The book is translated by Andrew Bromfield. I certainly believe the English version of the book is translated from the Russian original, if that's what you mean?


----------



## Princess Ivy (Aug 19, 2006)

yep, thank you


----------



## Sibeling (Aug 19, 2006)

I read the Russian original, but I would like to read the English translation just to find out how it all sounds in English.


----------



## Jason_Taverner (May 15, 2007)

*Nightwatch (Nochnoy dozor) (2004)*

Ok so this was a very enjoyable horror, action film, what I want to know where is the remaining parts of the trilogy.

As I understood it, there was Day Watch and maybe Dusk Watch was the third chapter. 

What has happened to it, it's been three years now, I was looking forward to the Russian Version before the obvious Hollywood remake. 

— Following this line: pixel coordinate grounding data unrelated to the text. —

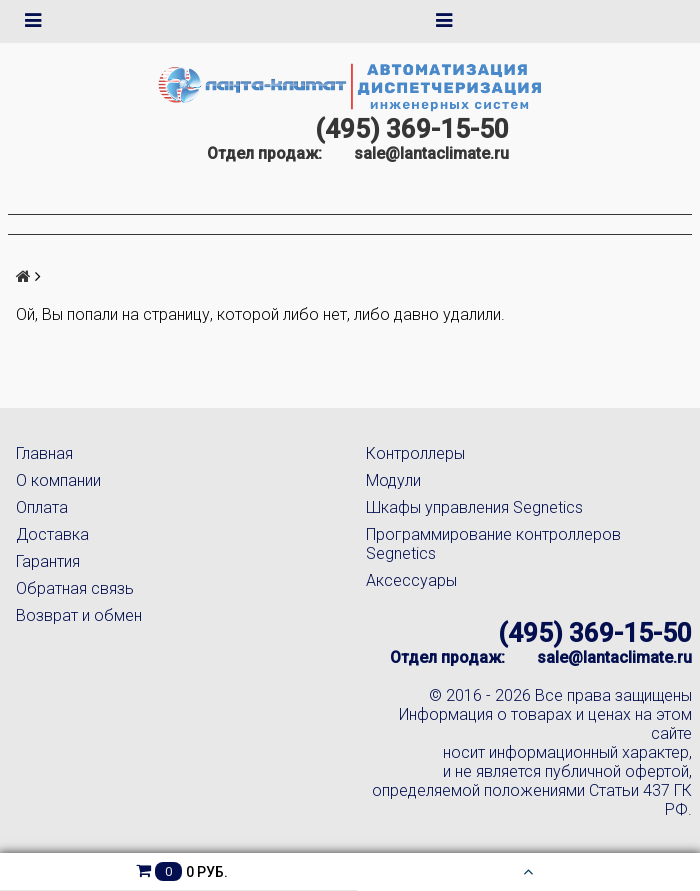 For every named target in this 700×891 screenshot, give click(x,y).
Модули (393, 480)
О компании (58, 480)
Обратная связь (75, 588)
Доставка (52, 534)
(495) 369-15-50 (412, 129)
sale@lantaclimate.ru (431, 153)
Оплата (42, 507)
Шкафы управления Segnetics (474, 507)
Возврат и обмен (79, 615)
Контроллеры (415, 453)
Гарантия (48, 561)
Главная (44, 453)
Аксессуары (411, 580)
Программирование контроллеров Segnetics (493, 544)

Can anyone shed any light. (hahaha no pun intended)


----------



## roddglenn (May 16, 2007)

*Re: Nightwatch (Nochnoy dozor) (2004)*

Day Watch has been out in most of Europe and the former eastern block since January. It's due out in the US 1st June and in the UK 5th October. The third installment (Last Watch) I've heard will be set in the US (because of some funding deal I think).


----------



## Taltos (May 16, 2007)

*Re: Nightwatch (Nochnoy dozor) (2004)*



roddglenn said:


> Day Watch has been out in most of Europe and the former eastern block since January.



Make that January of 2006  



roddglenn said:


> It's due out in the US 1st June and in the UK 5th October. The third installment (Last Watch) I've heard will be set in the US (because of some funding deal I think).



Don't know about US - but it's rumored to be in english as Fox is paying for the filming  I'm not sure that is a good idea.


----------



## Jason_Taverner (May 16, 2007)

*Re: Nightwatch (Nochnoy dozor) (2004)*

Jan 06, dam that's not fair. 

I not sure about the US funded third part.

I felt Nightwatch was one of the more unique horror films of recent years and that was mainly owing to the Russian take on story telling. 

I hope we get that next installment soon, it seems to have taken the UK forever to get it.


----------